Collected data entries
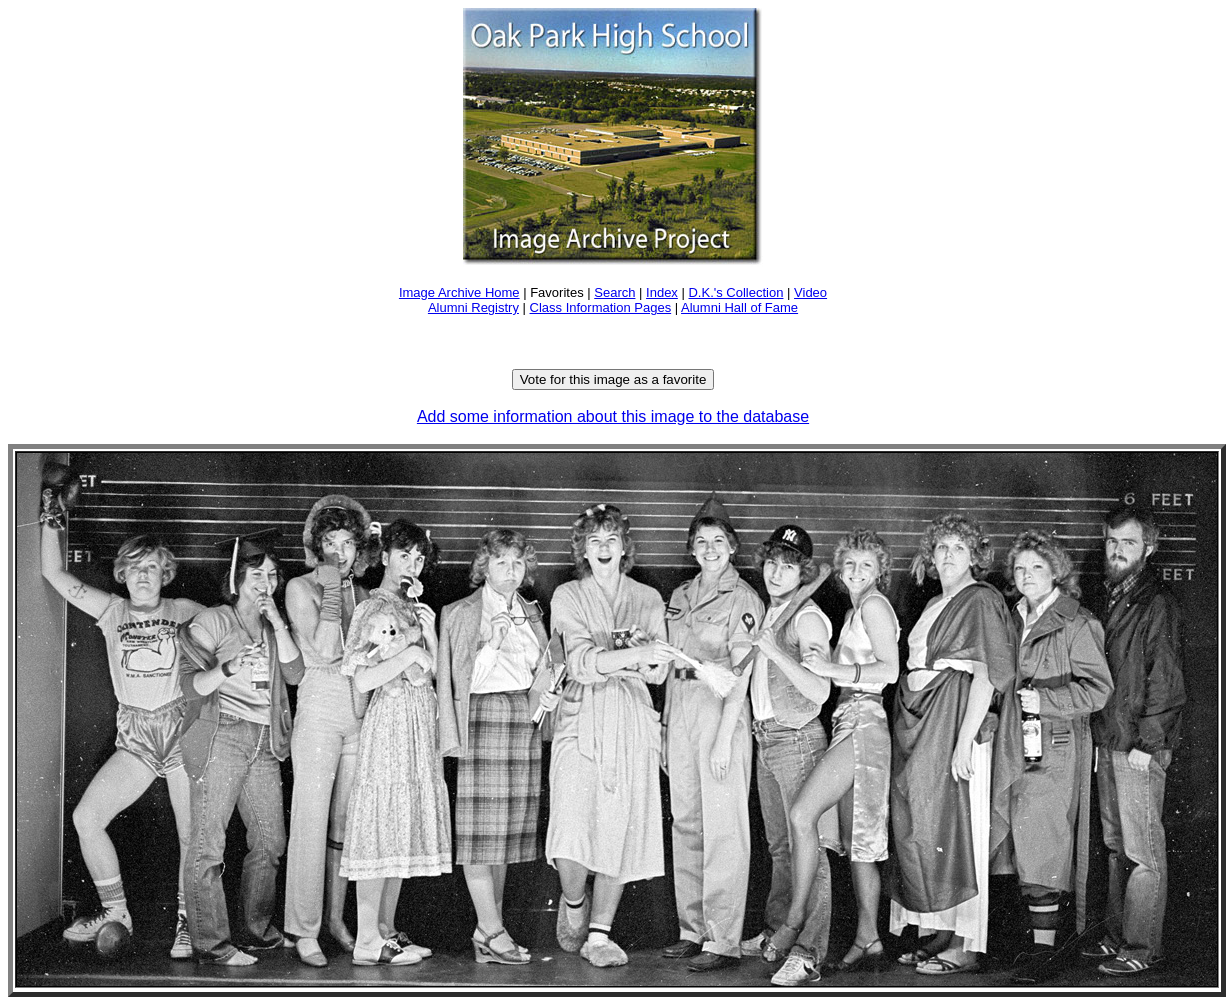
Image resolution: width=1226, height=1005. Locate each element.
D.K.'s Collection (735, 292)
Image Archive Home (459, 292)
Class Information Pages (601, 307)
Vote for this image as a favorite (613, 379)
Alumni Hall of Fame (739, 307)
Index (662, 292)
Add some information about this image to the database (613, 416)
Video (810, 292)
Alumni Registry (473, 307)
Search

● Problem
Output the entries exactly and keep every picture out of them.

● Task answer
Image resolution: width=1226, height=1005. Locate each element.
D.K.'s Collection (735, 292)
Image Archive Home (459, 292)
Class Information Pages (601, 307)
Vote for this image as a favorite (613, 379)
Alumni Hall of Fame (739, 307)
Index (662, 292)
Add some information about this image to the database (613, 416)
Video (810, 292)
Alumni Registry (473, 307)
Search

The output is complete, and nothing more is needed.